PROBLEM TO SOLVE.
Every line in the records below that holds "loisirs" must be identified and copied.

Dataset entries:
#####

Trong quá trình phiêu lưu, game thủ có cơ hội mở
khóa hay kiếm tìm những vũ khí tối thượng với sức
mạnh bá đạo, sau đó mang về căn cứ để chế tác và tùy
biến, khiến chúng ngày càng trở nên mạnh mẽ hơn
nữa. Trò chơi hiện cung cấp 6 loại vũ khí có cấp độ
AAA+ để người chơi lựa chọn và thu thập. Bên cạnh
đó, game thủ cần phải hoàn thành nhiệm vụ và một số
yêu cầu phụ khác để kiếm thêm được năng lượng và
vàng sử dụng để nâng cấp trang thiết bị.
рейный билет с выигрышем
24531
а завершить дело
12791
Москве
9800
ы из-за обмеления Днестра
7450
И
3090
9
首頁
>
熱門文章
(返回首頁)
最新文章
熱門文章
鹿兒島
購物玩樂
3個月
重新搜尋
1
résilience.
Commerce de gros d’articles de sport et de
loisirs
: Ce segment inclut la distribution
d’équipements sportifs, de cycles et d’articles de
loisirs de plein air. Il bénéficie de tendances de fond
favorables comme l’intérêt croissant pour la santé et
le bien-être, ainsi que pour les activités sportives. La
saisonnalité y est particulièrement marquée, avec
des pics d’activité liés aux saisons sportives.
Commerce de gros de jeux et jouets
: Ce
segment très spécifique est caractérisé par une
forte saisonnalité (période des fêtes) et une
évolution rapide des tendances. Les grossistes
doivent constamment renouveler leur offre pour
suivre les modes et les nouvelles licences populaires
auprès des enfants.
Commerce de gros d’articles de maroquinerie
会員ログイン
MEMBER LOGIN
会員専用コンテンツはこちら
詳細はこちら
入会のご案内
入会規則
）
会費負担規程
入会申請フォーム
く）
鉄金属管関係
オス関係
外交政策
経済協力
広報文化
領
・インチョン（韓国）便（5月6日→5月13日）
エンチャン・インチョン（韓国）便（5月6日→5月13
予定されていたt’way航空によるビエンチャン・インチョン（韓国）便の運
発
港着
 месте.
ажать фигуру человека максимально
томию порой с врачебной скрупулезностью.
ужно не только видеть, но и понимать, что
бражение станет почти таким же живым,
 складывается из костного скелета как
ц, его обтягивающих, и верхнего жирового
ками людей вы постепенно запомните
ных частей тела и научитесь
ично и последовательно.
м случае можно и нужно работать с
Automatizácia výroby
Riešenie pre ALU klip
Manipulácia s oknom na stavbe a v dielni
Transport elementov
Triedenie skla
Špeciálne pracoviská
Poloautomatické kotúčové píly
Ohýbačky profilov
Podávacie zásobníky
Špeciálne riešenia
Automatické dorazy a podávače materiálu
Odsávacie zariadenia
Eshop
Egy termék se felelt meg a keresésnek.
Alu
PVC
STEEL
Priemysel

#####

SOLUTION FOR THIS TASK.
loisirs
loisirs de plein air. Il bénéficie de tendances de fond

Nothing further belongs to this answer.